Mendelssohn-Bartholdy, als Jude geboren, noch im Kindesalter mit der gesamten Familie zum Protestantismus lutherischer Prägung konvertiert, mag musikalisch verschiedene, liturgische Einflüsse aufgenommen und kompositorisch verarbeitet haben. Wie Luthers Choral „Ein feste Burg ist unser Gott“ in der „Reformationssymphonie“ klingt auch dieser – ohne Worte, wie es ja auch Mendelssohn-Bartholdys „Lieder ohne Worte“ für Klavier solo gibt – durchaus nach lutherischer Kirchenmusik. Doch mag das bei Menschen, die auch jüdische liturgische Musik kennen, ganz anders wirken.
Jedenfalls ist Mendelssohn-Bartholdys Zugang zum Glauben wie zur Musik ebenfalls hybrid zu nennen – wie auch die Besetzung des Trios. die Geigerin ist Deutsche, die Pianistin Niederländerin, der Cellist Brite.

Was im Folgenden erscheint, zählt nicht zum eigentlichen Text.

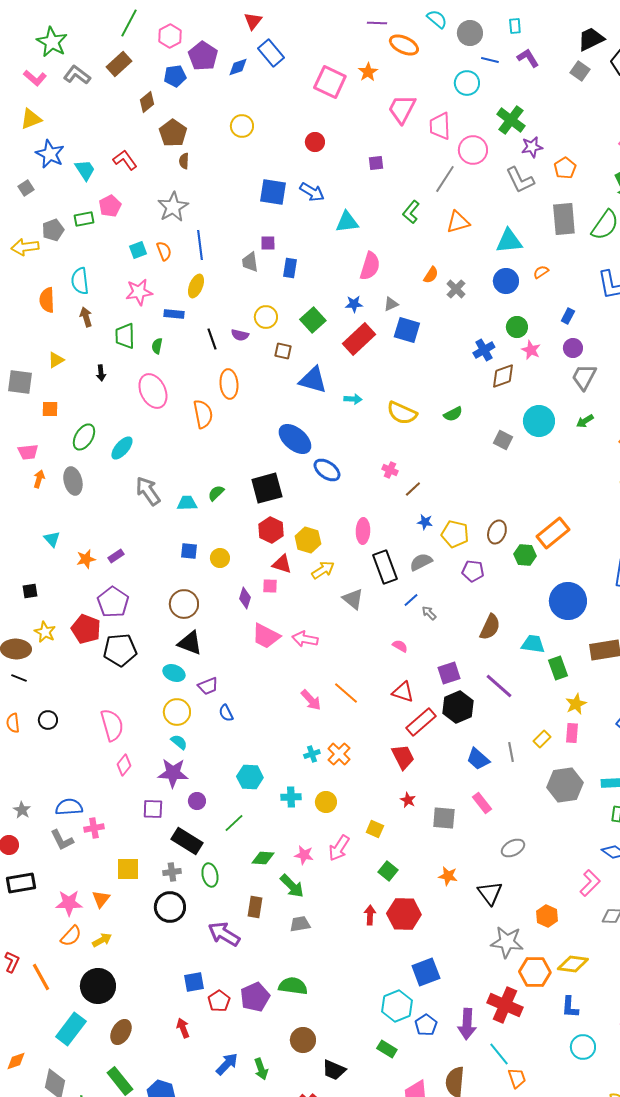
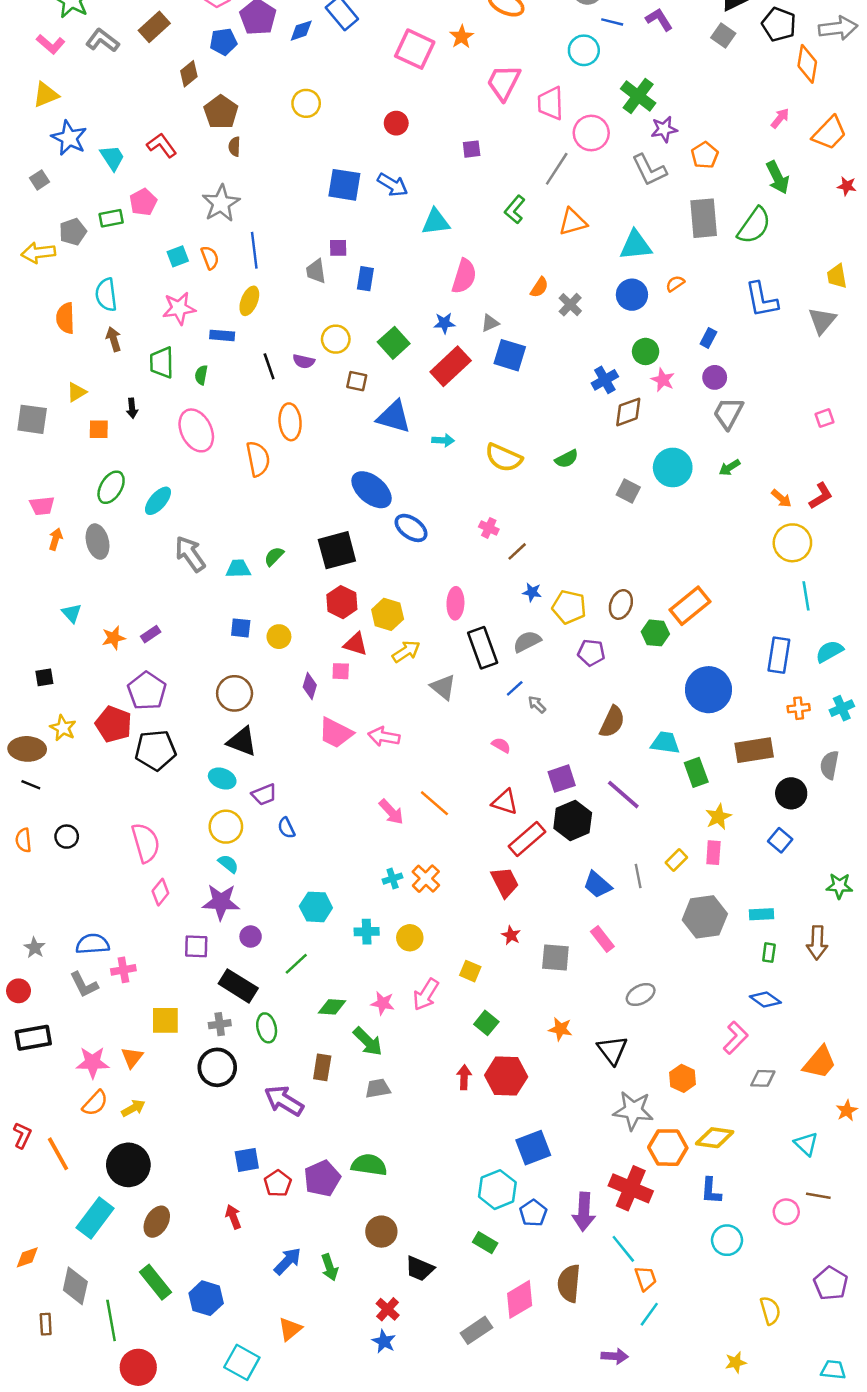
orange square: (50, 409) -> (99, 429), moved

Passend zur enthusiastischen Reaktion des Publikums auf das abschließende Trio spielen die drei ein Stück von Fritz Kreisler, dem einzigen Komponisten des Abends, der auch im ursprünglich vorgesehenen Programm aufgetaucht wäre. Hier wird deutlich, auch Geigerin und Cellist arbeiten mit Tablet, wenn es die Situation erfordert.
Ein in Moderation wie Ausführung gleichermaßen beschwingter Konzertabend ist zu Ende. Wer infolge der Absage des ursprünglichen Programms zu Hause geblieben sein sollte, hat wirklich etwas verpaßt, zumal der Abend „Die Menschlichkeit im Krieg“ im nächsten Jahr nachgeholt werden soll.
Zum Schluß noch ein letzter Hinweis auf das Phänomen der Hybridität, dieses Mal nicht in Bezug auf Veranstaltungen mit Musik und Text, sondern bezogen auf den Gebrauch der Sprache(n). Im Frühjahr 2025 erscheint im Rahmen des erstens Programms der „Edition Zugvögel“, ein Imprint des Elsinor Verlags Coesfeld folgendes Sachbuch: Versuch und Irrtum: Trial and error. Essays zur hybridsprachlichen Kommunikation von Wiard Raveling.